When you look up the meaning of Ikebana you will find a lot of definitions from various sources and people.
The word comes from ikiru (to live) and hana (flowers and branches) thus it means ‘living flowers’. But the original name for Ikebana was Ka-dō, the way of the flowers. In Japan the pursuit of any art or skill, whether it be archery, martial arts or flower arranging, it is seen as a path leading to potential self-realization.
In taking up any of these skills one would have to study and master the physical and technical skills required, the theory, history and the philosophy involved. This leads us into a spiritual journey to discover who we really are, and this is dō.
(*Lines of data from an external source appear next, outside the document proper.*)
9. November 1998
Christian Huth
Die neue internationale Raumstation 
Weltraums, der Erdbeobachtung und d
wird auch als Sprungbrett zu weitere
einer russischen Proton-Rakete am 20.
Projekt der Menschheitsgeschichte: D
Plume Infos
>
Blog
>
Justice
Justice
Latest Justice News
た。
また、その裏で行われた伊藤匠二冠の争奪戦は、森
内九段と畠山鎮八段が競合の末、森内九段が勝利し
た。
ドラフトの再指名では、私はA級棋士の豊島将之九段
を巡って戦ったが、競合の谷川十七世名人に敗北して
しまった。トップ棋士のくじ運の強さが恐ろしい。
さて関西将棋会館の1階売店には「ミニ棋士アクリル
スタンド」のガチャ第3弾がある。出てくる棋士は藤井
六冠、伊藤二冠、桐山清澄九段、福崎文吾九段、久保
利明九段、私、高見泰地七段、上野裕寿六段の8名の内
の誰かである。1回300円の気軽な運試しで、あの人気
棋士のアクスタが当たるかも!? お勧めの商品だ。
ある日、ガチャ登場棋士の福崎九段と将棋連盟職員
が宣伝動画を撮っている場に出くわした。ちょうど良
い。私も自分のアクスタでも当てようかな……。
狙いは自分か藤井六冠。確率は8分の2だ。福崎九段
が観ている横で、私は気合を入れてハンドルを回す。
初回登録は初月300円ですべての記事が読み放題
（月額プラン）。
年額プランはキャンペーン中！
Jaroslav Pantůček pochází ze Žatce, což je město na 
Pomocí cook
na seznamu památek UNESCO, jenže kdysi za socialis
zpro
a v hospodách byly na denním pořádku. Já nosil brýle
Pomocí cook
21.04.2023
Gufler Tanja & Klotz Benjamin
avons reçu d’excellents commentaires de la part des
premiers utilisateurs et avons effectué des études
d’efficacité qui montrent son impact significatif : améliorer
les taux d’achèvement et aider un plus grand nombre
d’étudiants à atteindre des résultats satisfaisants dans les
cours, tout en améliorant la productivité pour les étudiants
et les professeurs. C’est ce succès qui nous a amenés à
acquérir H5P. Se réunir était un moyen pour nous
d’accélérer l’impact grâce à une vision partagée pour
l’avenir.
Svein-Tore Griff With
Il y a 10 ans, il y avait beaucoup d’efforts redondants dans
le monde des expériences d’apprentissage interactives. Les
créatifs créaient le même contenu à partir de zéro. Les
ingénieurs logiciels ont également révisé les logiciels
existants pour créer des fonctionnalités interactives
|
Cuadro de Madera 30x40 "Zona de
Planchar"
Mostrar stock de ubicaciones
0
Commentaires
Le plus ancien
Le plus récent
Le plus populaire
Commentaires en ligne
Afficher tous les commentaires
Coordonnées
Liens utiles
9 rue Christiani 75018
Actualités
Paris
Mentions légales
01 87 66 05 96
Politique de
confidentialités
Ikebana has a deep philosophical meaning aside from just the aesthetics. It has a symbolic language which if you allow it you will begin to understand the spiritual significance of life. The cycle of seasons, time, birth, growth, decay, and revival is all connected to the circle of life. It is a disciplined art where humanity, heaven, and nature are intertwined together in sacred moments of silence, persistence, and dedication.
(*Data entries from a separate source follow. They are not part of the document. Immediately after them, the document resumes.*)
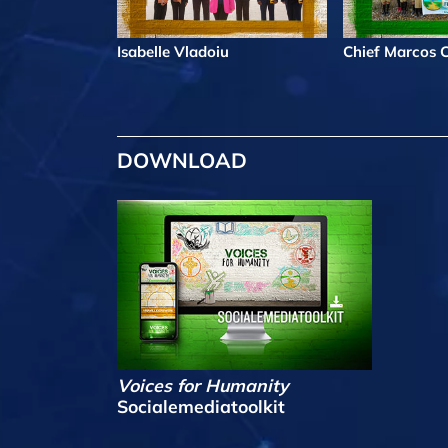
Isabelle Vladoiu
Chief Marcos Co
DOWNLOAD
Voices for Humanity
Socialemediatoolkit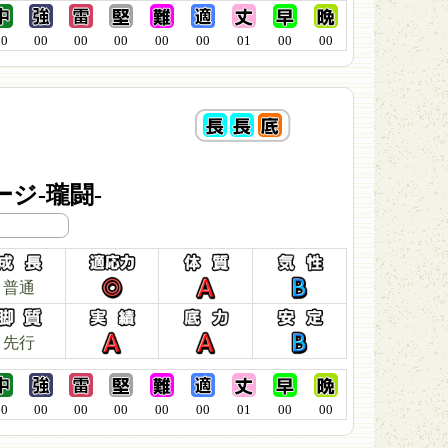
00
00
00
00
00
00
01
00
00
ジ-瓏闘-
普通
先行
00
00
00
00
00
00
01
00
00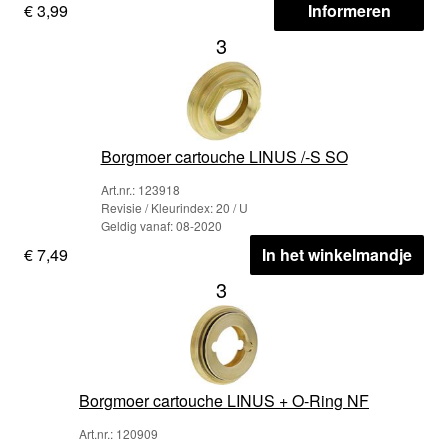
€ 3,99
Informeren
3
Borgmoer cartouche LINUS /-S SO
Art.nr.: 123918
Revisie / Kleurindex: 20 / U
Geldig vanaf: 08-2020
€ 7,49
In het winkelmandje
3
Borgmoer cartouche LINUS + O-Ring NF
Art.nr.: 120909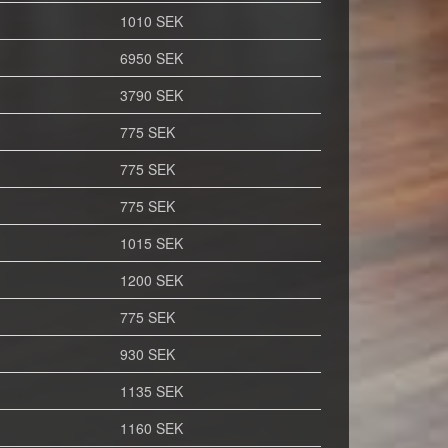
1010 SEK
6950 SEK
3790 SEK
775 SEK
775 SEK
775 SEK
1015 SEK
1200 SEK
775 SEK
930 SEK
1135 SEK
1160 SEK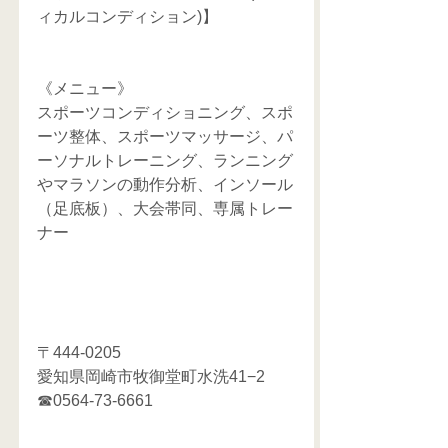
ィカルコンディション)】
《メニュー》
スポーツコンディショニング、スポ
ーツ整体、スポーツマッサージ、パ
ーソナルトレーニング、ランニング
やマラソンの動作分析、インソール
（足底板）、大会帯同、専属トレー
ナー
〒444-0205
愛知県岡崎市牧御堂町水洗41−2
☎0564-73-6661 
When in these sacred moments of self mediation, train yourself to look at each flower, stem, leaf, and vase as these all have a particular purpose and bringing them together in a way that looks and feels as though it belongs in nature. It requires lots of intuition, patience, quietness, understanding, a love for nature, and a burning passion in the heart. As you begin to understand your spiritual journey you will have a better appreciation to see and enjoy that the empty spaces between two branches have the same powerful significance as the filled space.
Ikebana - Kadō teaches us to clearly see the wisdom in nature, in ourselves and in others. We connect with Mother Nature’s energy as we cultivate an appreciation for each moment and develop respect for ourselves, others and all forms of life. Ikebana helps our mind to calm down, to enjoy the fragrance, the stillness, the focus, the harmony; all of them lead to a tranquil mind.
Being in this tranquil state and calmness of the present moment in turn makes us comprehend our inner self, the self who gets hidden under layers of responsibilities and stresses brought on by the pressures of society.
Once we begin our journey inwards, our dō journey, we learn to be grateful for life and have a respect for nature, this process of finding one’s true self, one’s true consciousness will lead to pure happiness, independent of anything in the outside world.
llustration from the Kaō irai no Kadensho, believed to be the oldest extant manuscript of ikebana teaching, dating from a time shortly after that of Ikenobō Senkei. It shows various arranging styles of tatebana (ogibana) wide-mouth (right) and upright styles.